Кремлевский быт внутри ограниченного красной стеной пространства — тема во многом неизвестная и вполне неисчерпаемая.
Могу сказать одно: чтобы удержать около себя вождей, кремлевские жены должны были быть хозяйками и соратницами, марфами и мариями. Одновременно.
Однако щупальца машины достали и Кремль, не так — так эдак, изувечивая человеческие отношения внутри кремлевских семей.
Женщина революции, или Легенда о Ларисе
Раскольников (Ильин) Федор Федорович (1892—1939), советский государственный и военный деятель. Член ВКП(б) с 1910 г. Участник Февральской и Октябрьской революций 1917 г. Зам. наркома по морским делам (1918—1920). Командующий Волжско-Каспийской флотилией (1919—1920). Командующий Балтфлотом (1920—1921). Полпред РСФСР-СССР в Афганистане (1921—1923). Редактор журналов и изд-ва «Московский рабочий» (1924—1930). Полпред в Эстонии, Дании, Болгарии (1930—1938). Отозван в 1938 г. Из-за угрозы ареста стал невозвращенцем. Погиб при загадочных обстоятельствах.
Радек (Собельсон) Карл Бернгардович (1885—1939), деятель международного социал-демократического движения (Польша, Германия), партийный публицист. Член ВКП(б) с 1917 г. Член ЦК РКП(б) в 1919—1924 гг. Член исполкома Коминтерна (1920—1924). Сотрудник газет «Правда», «Известия». Репрессирован.
Легенда возникла сразу после Октябрьского переворота. Разные люди рассказывали ее примерно одинаково: в ночь взятия Зимнего дворца большевиками на крейсер «Аврора», в сопровождении группы красных моряков, взошла женщина невероятной, нечеловеческой красоты, огромного роста, с косами вокруг головы. Лицо бледное, ни кровинки. Словно ожившая статуя.
Она-то и распорядилась дать залп.
— Знаменитый залп «Авроры», возвестивший Октябрьский переворот?!
— Да.
— Женщина на корабле — плохая примета.
Ходили слухи, что Лариса Рейснер, дочь профессора, еще до революции имела политические связи с моряками, с Кронштадтом и вела среди моряков революционную пропаганду.

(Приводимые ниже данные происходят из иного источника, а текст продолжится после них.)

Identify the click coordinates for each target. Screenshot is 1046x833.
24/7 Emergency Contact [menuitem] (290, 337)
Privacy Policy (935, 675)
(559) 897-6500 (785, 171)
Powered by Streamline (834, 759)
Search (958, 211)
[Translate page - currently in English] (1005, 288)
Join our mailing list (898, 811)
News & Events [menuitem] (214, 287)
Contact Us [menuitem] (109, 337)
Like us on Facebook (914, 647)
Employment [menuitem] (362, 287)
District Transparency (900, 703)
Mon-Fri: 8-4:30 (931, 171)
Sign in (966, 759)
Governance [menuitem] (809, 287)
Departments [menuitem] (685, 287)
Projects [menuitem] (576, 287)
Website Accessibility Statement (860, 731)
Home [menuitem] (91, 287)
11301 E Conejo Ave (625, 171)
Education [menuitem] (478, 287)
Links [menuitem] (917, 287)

Говорили, что Федор Раскольников, руководитель большевиков Кронштадта, не бог весть кто по происхождению, и эта девушка то ли «спутались», то ли вместе занимаются революцией, то ли то и другое — это модно.
Причислить ее к списку кремлевских жен можно с натяжкой, хотя мужчины, с которыми она после революции связывала судьбу, были людьми Кремля.

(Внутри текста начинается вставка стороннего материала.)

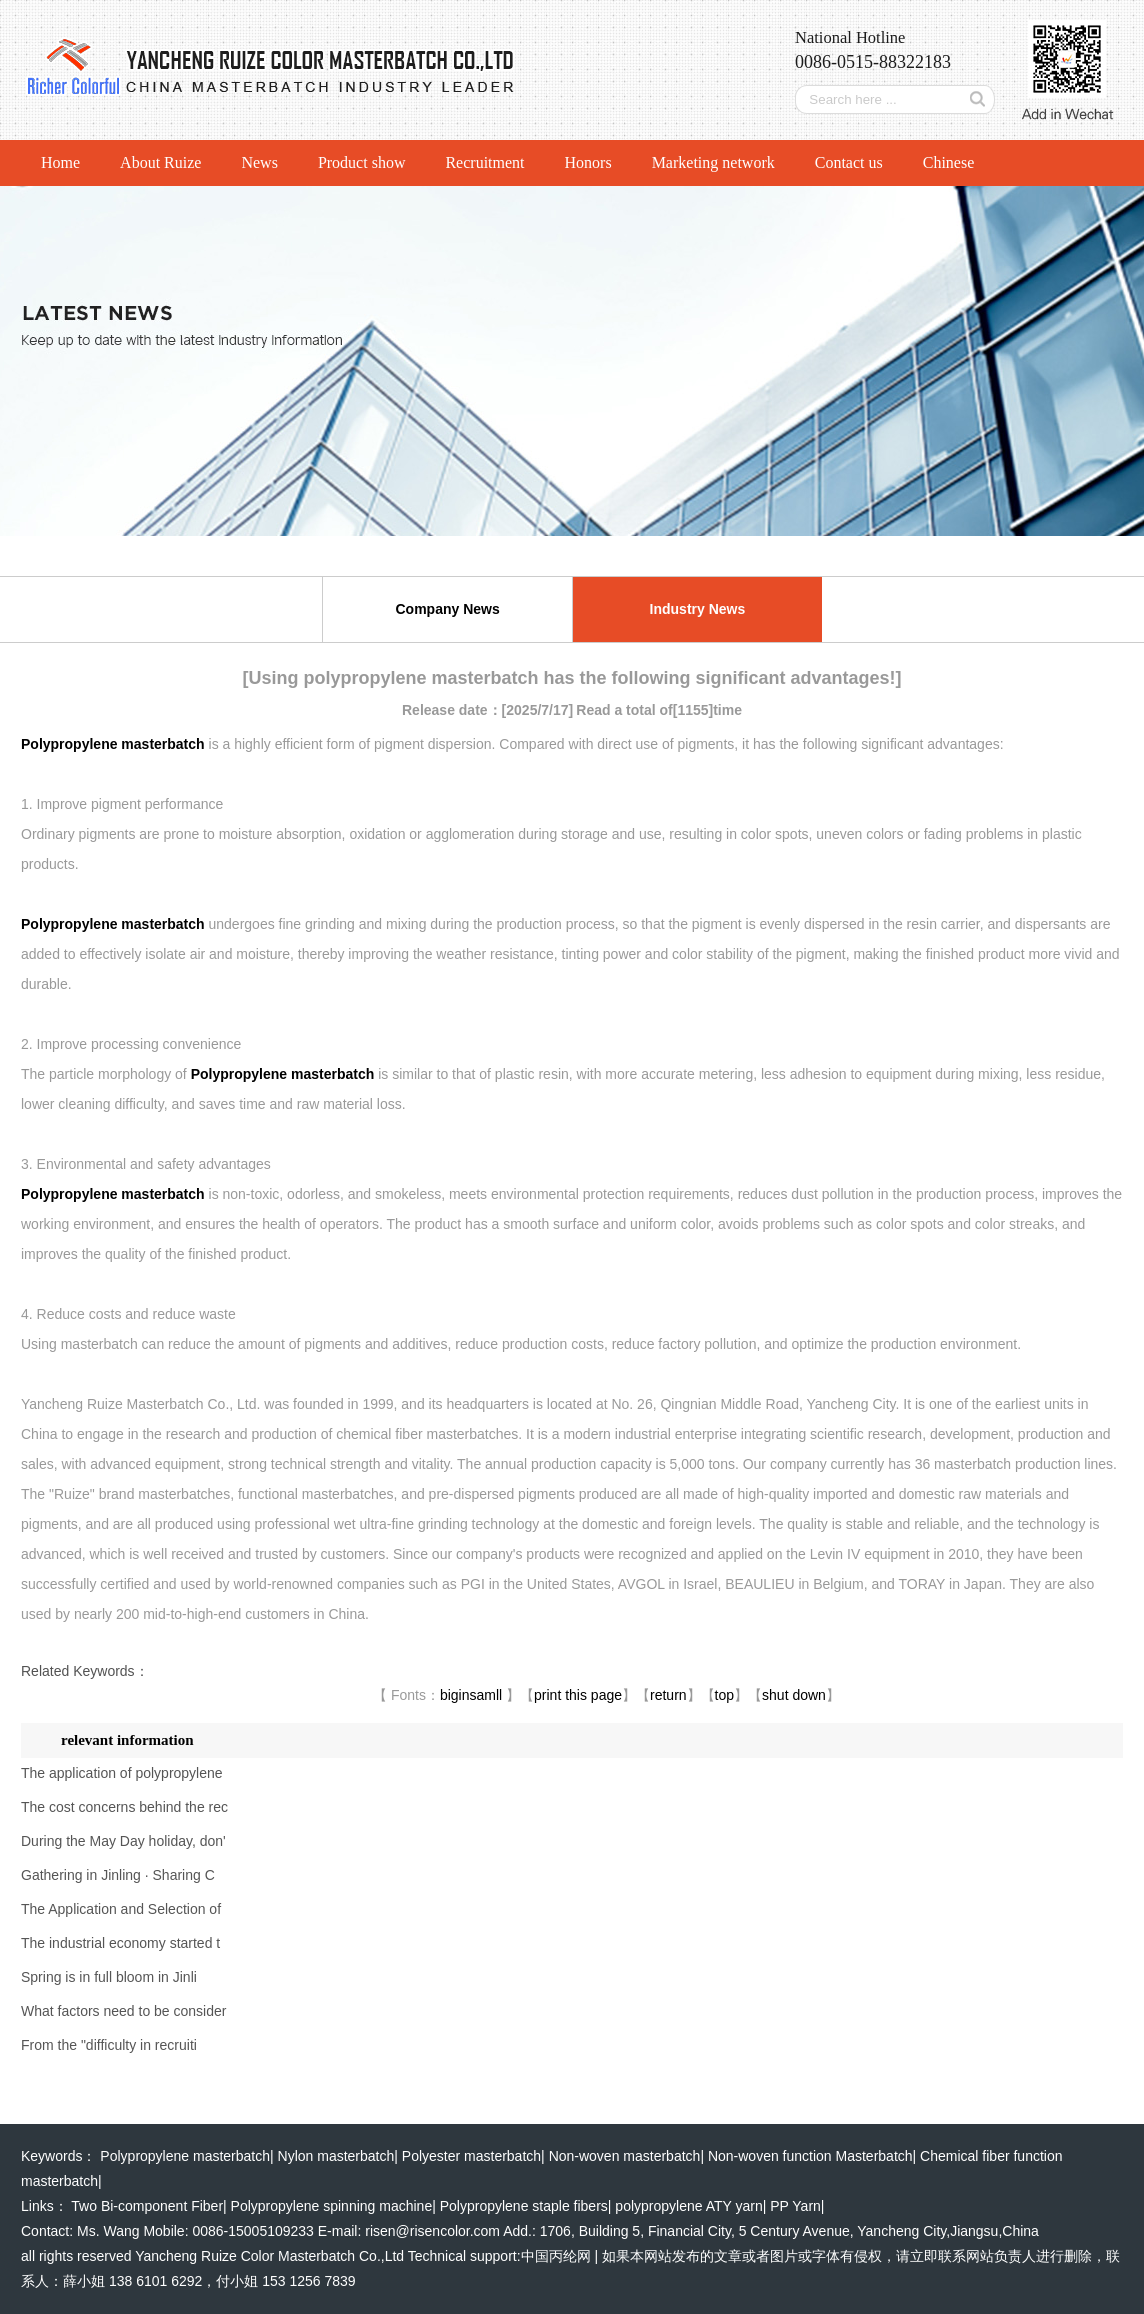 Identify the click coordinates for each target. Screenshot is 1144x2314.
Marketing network (713, 162)
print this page (578, 1695)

Но умолчать о ней невозможно.
Ее называли Женщиной Революции.
Лариса — по-гречески значит «чайка» — сильная, смелая, быстрая, хищная птица. Она полностью соответствовала своему имени. Фамилия Рейснер, как всякая иностранная, звучала загадочно для русского уха.

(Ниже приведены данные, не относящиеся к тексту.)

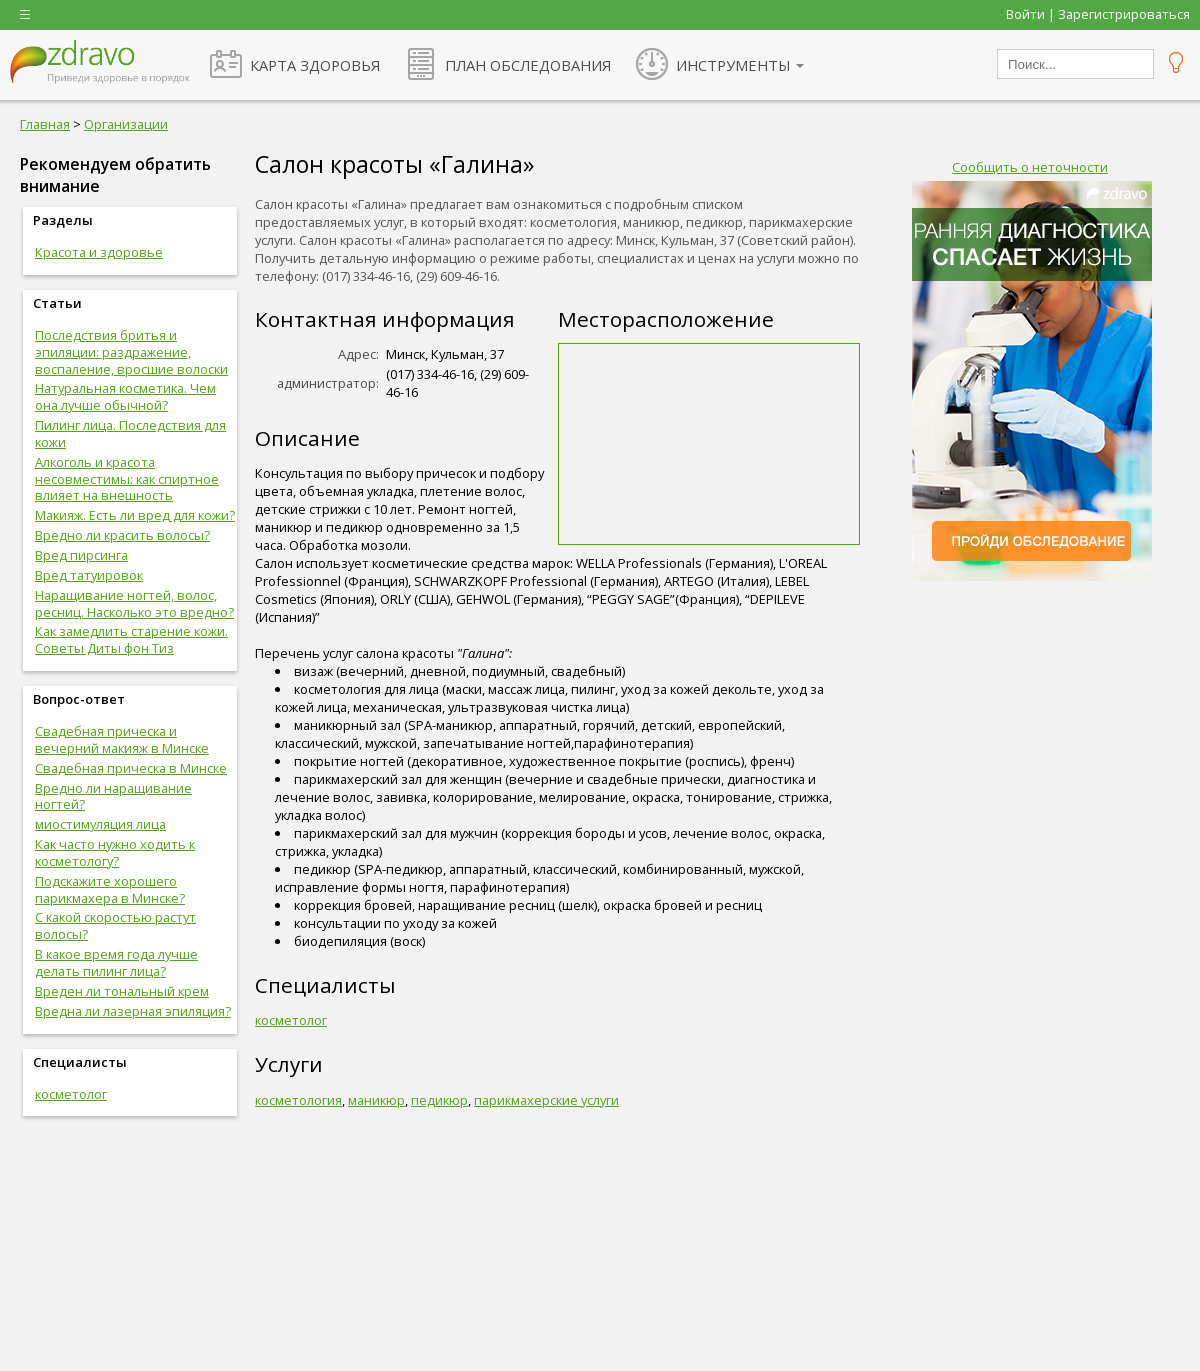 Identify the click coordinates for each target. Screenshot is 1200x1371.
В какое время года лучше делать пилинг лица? (116, 962)
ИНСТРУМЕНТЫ (733, 65)
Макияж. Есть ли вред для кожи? (135, 515)
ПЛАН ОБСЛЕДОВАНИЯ (528, 65)
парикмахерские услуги (546, 1100)
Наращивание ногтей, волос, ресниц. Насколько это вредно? (134, 603)
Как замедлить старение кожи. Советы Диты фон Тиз (131, 639)
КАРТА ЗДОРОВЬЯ (315, 65)
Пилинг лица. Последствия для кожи (130, 433)
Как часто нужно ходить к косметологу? (115, 852)
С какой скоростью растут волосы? (115, 925)
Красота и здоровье (99, 252)
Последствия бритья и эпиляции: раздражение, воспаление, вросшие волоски (131, 352)
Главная (45, 124)
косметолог (71, 1094)
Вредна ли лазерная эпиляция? (133, 1011)
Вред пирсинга (81, 555)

Родилась в Петербурге в 1895 году. Надежда Крупская в это время уже страстно работала на ленинскую идею борьбы за освобождение рабочего класса.
Ушла из жизни в 1926 году. Овдовевшая Крупская в это время искала себе опору в мире, созданном ее же руками.
Кометой промелькнула Лариса на пылающем небе революции и сгорела, оставив за собой след, похожий на восклицательный знак. Во всяком случае, таким этот след казался поначалу.
Среди множества воспоминаний о ней не было ни одного, где бы не говорилось о ее красоте.
«Стройная, высокая, в скромном сером костюме английского покроя, в светлой блузке с галстуком, повязанным по-мужски. Плотные темноволосые косы тугим венчиком лежали вокруг ее головы. В правильных, словно точеных, чертах ее лица было что-то нерусское и надменно-холодноватое, а в глазах острое и чуть насмешливое».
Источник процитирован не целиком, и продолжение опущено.